In the vast, sprawling universe of Japanese visual novels and anime-adjacent gaming, few phrases trigger a collector’s sixth sense quite like the keyword: "ore ga mita koto no nai kanojo colored portable." At first glance, it reads like a fragmented sentence—"The girlfriend I have never seen, colored, portable." But to those in the know, this string of text represents a niche obsession, a technical marvel, and one of the rarest collector's items in the eroge and portable gaming landscape.
This article dissects every component of that keyword. We will explore the original visual novel, the significance of its "colored" edition, the rarity of the "portable" console version, and why this specific combination has become a holy grail for enthusiasts. Ore ga Mita Koto no Nai Kanojo: Colored
The game is available in three formats:
Languages: Full English, Japanese, and Simplified Chinese text. Japanese voice acting only (no English dub, preserving the original emotional nuance).
She was sitting on a park bench, under a tree. Her hair was long and black—no, not black. Kaito froze. He dropped the console.
When he picked it up, his hands were shaking.
Her hair wasn't gray. It wasn't white or black. It was a deep, rich shade he’d only read about in books. Chestnut brown, his brain whispered. And her eyes—they were looking directly at him. They were the color of warm honey. Amber. She was sitting on a park bench, under a tree
For the first time in his seventeen years, Kaito saw color.
She blinked. Then she smiled, tilted her head, and said through the tiny speaker: "Ah. So you can see me now."
Her name was Aoi. But that was ironic, because her world—the world inside the console—was as grayscale as Kaito’s. The park bench, the sky, the grass: all shades of gray. Only she had color. Only she was real.
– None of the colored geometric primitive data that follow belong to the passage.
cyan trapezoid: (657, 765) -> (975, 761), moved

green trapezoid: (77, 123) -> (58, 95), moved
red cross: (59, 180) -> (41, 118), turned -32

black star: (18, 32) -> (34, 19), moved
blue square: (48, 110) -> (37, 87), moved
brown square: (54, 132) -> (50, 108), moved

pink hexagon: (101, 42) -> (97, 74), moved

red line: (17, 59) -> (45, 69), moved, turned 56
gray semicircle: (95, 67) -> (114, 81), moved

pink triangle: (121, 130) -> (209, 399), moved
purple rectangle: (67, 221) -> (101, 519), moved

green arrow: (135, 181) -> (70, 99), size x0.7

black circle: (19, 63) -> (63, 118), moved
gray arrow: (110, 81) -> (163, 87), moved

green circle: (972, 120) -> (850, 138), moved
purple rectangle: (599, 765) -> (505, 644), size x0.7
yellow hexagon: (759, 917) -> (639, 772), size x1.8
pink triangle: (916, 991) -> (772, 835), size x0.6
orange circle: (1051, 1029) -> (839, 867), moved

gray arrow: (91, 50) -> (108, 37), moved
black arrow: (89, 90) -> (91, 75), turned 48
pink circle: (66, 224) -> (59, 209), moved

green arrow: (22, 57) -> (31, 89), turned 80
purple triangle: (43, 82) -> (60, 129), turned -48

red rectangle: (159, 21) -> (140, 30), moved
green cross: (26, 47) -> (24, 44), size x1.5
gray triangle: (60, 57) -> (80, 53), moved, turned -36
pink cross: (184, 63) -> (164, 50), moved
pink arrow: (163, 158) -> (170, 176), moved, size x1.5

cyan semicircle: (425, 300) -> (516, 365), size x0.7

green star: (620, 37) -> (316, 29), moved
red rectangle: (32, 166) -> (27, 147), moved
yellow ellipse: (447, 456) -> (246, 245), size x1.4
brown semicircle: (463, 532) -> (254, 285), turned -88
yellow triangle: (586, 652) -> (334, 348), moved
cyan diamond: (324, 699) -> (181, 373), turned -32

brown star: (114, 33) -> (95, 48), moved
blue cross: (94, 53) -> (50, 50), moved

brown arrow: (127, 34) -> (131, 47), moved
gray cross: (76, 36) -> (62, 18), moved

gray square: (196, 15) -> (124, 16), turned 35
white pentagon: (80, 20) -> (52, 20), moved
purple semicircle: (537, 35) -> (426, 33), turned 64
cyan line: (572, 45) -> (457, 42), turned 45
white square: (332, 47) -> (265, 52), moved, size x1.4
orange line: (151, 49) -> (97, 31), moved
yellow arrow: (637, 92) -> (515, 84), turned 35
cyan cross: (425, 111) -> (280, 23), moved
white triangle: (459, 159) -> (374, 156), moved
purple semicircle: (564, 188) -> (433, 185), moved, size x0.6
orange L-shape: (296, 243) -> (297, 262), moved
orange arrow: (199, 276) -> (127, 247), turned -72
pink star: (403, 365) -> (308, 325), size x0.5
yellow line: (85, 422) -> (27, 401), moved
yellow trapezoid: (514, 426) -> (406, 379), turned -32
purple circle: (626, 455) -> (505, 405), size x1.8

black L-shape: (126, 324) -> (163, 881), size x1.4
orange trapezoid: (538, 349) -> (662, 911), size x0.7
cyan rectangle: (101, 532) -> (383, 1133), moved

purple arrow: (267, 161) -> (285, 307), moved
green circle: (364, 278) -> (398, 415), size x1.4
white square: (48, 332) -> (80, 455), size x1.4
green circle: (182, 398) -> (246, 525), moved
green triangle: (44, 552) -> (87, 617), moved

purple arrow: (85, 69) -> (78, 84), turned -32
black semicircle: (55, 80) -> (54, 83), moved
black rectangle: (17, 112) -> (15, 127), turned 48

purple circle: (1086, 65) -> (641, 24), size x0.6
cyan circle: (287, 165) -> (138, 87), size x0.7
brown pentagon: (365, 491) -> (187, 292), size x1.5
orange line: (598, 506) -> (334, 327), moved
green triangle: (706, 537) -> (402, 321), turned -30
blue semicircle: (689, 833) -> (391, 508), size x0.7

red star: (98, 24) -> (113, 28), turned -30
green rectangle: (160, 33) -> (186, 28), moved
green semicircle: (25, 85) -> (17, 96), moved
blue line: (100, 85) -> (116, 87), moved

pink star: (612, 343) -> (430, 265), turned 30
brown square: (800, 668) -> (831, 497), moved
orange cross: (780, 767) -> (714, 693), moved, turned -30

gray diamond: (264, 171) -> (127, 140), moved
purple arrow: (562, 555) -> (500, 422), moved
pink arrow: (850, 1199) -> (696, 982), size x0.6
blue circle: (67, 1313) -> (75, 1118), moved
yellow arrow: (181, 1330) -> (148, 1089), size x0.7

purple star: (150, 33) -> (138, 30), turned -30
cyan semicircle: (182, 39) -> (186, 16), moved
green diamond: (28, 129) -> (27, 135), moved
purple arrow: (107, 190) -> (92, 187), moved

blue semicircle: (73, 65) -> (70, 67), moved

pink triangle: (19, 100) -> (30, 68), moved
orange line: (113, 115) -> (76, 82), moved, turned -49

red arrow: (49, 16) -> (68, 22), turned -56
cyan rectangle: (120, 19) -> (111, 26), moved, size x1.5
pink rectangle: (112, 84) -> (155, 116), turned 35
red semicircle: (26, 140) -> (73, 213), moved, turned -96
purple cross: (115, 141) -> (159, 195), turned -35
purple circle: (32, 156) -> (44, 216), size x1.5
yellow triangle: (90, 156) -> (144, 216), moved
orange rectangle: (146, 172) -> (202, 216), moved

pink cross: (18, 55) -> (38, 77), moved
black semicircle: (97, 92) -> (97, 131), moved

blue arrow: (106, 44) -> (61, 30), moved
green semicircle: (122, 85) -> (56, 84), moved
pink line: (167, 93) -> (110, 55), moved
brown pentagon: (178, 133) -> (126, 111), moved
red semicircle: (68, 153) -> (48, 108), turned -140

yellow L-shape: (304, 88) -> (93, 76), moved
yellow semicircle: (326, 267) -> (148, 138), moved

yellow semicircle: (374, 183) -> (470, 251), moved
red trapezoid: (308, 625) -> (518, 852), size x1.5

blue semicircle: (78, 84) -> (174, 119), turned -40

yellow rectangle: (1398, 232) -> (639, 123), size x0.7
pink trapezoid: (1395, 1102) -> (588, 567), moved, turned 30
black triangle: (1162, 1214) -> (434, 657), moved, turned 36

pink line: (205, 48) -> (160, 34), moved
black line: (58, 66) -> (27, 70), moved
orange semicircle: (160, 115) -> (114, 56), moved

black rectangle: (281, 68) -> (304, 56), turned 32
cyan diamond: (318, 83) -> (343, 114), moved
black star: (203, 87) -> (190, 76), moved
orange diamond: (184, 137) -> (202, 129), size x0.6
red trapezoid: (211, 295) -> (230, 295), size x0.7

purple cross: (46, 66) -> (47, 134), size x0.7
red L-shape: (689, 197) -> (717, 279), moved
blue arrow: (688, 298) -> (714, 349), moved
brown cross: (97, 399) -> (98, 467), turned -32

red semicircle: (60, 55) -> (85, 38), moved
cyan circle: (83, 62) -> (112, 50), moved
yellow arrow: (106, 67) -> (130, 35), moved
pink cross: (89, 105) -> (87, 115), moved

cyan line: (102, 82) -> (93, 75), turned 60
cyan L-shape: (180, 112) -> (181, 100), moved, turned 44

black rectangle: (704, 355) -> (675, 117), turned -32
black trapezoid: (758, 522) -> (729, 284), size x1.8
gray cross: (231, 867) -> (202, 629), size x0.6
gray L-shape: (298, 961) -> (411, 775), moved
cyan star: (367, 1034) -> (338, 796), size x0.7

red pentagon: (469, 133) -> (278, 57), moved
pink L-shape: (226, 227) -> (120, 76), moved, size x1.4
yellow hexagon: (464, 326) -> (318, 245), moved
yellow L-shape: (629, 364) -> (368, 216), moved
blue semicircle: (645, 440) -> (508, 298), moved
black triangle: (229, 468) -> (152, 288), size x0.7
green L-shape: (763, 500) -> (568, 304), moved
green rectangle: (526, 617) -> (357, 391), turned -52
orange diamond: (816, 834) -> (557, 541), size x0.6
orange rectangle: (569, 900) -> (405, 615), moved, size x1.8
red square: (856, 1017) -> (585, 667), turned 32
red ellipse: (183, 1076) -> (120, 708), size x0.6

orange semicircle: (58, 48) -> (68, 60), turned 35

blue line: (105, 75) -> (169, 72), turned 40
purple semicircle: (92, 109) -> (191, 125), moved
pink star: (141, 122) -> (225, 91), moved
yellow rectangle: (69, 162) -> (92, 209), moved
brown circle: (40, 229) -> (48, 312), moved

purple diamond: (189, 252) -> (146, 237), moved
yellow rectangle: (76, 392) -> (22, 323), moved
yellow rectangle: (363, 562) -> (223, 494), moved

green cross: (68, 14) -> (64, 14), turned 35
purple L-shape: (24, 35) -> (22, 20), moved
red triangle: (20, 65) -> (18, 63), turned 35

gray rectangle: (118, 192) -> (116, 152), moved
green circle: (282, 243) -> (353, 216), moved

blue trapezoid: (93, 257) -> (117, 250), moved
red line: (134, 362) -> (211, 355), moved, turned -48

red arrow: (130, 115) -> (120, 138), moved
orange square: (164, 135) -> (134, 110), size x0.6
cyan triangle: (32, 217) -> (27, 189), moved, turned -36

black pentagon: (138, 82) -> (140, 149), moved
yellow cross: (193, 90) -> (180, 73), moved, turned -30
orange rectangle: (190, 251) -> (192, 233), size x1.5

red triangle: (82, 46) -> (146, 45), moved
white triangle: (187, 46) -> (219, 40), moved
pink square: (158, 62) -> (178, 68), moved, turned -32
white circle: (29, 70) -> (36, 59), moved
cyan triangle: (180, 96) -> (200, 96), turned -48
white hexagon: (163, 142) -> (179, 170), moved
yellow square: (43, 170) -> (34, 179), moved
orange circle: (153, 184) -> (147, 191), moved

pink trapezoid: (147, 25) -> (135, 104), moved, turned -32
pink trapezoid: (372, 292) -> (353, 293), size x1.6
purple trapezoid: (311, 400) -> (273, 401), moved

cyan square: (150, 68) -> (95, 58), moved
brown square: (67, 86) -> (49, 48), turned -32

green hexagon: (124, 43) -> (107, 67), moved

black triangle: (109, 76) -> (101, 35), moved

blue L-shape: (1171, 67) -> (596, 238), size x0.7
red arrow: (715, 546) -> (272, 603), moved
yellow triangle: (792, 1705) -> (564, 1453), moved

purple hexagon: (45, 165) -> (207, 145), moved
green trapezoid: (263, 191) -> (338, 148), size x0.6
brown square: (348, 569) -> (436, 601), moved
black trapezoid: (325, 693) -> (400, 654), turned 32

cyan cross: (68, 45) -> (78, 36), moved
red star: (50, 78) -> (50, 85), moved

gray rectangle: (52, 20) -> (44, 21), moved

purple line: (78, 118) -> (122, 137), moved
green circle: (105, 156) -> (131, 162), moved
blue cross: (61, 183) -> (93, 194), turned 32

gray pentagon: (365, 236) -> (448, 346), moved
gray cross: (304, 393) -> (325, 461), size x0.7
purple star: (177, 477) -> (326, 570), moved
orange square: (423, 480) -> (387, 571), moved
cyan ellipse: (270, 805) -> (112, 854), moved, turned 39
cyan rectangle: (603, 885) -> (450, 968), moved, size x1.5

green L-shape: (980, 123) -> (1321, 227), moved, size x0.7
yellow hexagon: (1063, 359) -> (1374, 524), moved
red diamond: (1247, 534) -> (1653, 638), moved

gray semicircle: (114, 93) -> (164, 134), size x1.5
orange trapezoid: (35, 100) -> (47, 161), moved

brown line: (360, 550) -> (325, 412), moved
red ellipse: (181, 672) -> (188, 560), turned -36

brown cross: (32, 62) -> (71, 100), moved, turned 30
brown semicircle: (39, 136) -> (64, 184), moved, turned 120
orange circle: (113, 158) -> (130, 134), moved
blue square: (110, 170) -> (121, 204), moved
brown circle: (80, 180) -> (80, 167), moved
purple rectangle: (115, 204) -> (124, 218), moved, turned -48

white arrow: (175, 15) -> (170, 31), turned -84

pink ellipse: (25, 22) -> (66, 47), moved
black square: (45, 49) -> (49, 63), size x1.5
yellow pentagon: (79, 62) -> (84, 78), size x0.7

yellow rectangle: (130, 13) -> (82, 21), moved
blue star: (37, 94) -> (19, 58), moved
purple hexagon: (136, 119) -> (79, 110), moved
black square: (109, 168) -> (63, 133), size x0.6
If you own a hacked PS Vita, you can install the PSP version via Adrenaline. The Vita’s OLED screen (on the 1000 model) renders the "colored" scenes with incredible black levels. Many fans argue this is the best way to see the game, superior even to the original PC.
Search engines and auction sites struggle with the phrase "ore ga mita koto no nai kanojo colored portable" because it combines three distinct marketing terms:
If you search for just "OreKano PSP," you get the standard edition (which is monochrome/256 color). You must include "colored" to find the rare variant. Likewise, "Colored Portable" is not a standalone product; it is the PSP re-release of the Colored Edition.